The Patheticans Group (1912) – Yaakov Steinhardet (1887-1968)
One of the most landmarks in his life was the encounter with Richard Yentor and Ludwig Meidner in Berlin. Those three founded the Patheticans group (1912) that in its exquisite expressionist way created apocalyptic paintings that combine grotesque and tragic visions implying together for the end of the world.
The Patheticans Group (1912)
Yaakov Steinhardt (1887-1968)
Yakkov Steinhardt was known in the Israeli art as a painter and woodcut artist. He was born in Jarkov (Poland of our days) and he began his artistic path in art school in Berlin, and at the age of 19 he was exposed to painting and woodcut.
When the Nazis came to power, he arrived to Israel and began working in Jerusalem. In the 30’s, he became one of main focuses in the artistic sphere of the city. Steinhardt worked in a studio he founded and became a popular teacher in his field. He continued to develop his pedagogic aspect and also taught in Bezalel School in the city.
One of his most prominent perspectives, which was also visible in his creations, was the statement that art’s role is to pass on a social and political message. He believed that the artist role is to education and enlighten, and the social mission placed him, in his mind, as some kind of a prophet.

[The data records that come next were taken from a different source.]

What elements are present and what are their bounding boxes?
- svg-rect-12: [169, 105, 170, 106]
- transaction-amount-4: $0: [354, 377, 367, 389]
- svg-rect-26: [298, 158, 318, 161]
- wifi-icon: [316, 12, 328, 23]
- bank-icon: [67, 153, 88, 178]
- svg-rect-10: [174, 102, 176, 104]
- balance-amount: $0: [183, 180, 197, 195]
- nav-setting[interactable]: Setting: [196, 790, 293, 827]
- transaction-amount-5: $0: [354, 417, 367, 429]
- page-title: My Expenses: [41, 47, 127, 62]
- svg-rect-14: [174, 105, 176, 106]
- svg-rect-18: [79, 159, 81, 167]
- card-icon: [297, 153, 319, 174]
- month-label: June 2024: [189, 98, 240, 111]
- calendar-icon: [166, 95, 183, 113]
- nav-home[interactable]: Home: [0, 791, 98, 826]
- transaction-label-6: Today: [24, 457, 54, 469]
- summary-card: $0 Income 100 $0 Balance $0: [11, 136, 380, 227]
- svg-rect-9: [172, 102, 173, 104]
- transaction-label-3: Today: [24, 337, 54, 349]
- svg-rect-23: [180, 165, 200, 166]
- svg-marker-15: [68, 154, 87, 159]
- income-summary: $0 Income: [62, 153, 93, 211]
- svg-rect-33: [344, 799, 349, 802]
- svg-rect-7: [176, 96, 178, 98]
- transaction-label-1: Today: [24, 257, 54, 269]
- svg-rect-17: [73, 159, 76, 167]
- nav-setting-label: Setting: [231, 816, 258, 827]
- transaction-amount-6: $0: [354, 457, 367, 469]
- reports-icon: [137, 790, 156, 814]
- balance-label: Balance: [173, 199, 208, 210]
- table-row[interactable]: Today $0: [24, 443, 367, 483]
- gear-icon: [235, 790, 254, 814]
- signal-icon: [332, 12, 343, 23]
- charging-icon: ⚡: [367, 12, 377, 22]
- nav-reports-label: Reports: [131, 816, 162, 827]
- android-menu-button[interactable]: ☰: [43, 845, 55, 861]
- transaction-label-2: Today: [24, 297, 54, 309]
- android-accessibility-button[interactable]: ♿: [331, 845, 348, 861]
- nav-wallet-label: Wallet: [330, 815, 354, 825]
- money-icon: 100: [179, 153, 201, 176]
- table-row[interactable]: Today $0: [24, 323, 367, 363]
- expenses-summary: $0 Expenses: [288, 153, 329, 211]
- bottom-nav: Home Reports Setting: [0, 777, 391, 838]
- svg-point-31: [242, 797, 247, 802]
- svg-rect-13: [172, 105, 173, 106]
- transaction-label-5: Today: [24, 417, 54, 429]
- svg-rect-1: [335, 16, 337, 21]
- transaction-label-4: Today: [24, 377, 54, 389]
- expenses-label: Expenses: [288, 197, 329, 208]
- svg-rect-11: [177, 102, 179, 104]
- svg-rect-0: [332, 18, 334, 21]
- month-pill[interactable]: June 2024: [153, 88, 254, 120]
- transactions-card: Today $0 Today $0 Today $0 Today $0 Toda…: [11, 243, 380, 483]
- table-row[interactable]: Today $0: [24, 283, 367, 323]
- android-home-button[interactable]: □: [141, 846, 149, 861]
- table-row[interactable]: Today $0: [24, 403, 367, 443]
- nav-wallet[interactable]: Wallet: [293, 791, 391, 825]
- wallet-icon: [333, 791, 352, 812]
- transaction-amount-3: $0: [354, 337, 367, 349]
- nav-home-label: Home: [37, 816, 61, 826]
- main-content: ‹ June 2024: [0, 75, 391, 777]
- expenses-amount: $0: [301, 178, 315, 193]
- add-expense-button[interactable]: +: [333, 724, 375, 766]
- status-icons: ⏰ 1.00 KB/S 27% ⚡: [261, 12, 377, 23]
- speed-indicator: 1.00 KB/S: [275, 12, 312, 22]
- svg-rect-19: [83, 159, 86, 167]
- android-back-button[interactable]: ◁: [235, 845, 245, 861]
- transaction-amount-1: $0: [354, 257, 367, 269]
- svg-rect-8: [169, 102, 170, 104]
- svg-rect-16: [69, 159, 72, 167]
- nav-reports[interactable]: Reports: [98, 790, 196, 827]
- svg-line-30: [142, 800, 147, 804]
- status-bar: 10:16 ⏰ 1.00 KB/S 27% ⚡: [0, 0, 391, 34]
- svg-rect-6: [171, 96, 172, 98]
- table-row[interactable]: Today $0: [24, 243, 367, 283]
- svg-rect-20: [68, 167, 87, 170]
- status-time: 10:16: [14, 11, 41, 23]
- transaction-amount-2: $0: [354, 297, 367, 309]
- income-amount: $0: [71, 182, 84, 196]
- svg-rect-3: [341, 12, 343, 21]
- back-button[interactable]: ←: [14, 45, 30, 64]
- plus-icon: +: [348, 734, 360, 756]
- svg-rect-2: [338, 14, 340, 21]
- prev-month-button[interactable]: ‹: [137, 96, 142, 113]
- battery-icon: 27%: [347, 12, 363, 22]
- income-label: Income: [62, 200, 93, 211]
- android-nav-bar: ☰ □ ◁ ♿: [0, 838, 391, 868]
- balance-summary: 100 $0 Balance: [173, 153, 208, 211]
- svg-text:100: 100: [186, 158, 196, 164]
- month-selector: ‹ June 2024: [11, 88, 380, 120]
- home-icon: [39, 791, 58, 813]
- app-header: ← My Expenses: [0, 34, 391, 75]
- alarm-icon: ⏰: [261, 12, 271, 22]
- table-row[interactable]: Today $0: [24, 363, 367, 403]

His creations, that make a strong impression on the observer, are characterized with description of emotional subject and their empowerment to an extreme state which is expressed through movement that is sometimes distorted and over the top. The scenes he painted were metaphor to social criticism he wanted to share.
His creations engaged in the life of Jewish in exile, and later the Israeli scenery captured his attention as well. In his early years in the country, he was influenced by the look of the alleys in “Meah Shearim” neighborhood in Jerusalem (a very religious area), and the life of Arabs and Bedouins in the country. He put in the front stage of his paintings the views of the Israeli villages and life of the port and its images. However, as an internal motive, he always carried, in his expressionist manner, the Jewish distress in exile, with elements such as anxiety, tragedy, melancholy and sadness shouting from his works in the grotesque protest and integrating with biblical and Jewish motives.
One of the most landmarks in his life was the encounter with Richard Yentor and Ludwig Meidner in Berlin. Those three founded the Patheticans group (1912) that in its exquisite expressionist way created apocalyptic paintings that combine grotesque and tragic visions implying together for the end of the world. Their paintings showed aggravated, Skinny, sickly, distorted and hurt figures. He was one of the first who created with expressionist style and spirit in Germany, and was considered one of the most significant artists the war brought to Israel.
In 1955 he received his first awards for graphic art and was among seven artists who were sent to present their works, as Israeli representative, in San Paulo, Brazil (Biennale). On his awards shelves he collected other awards for his works. His prints, paintings and sketches were displayed in large exhibitions in Museum of Israeli in 2010 and 2011, and another exhibition in 2011 in the “End Center”, Naharriya. Steinhardt showed impressive control in a wide range of artistic technics (sketches, woodcuts, large oil paintings and more), and was a source of inspiration to many how worked after him, with his humble and moral ways, and his wonderful artistic abilities.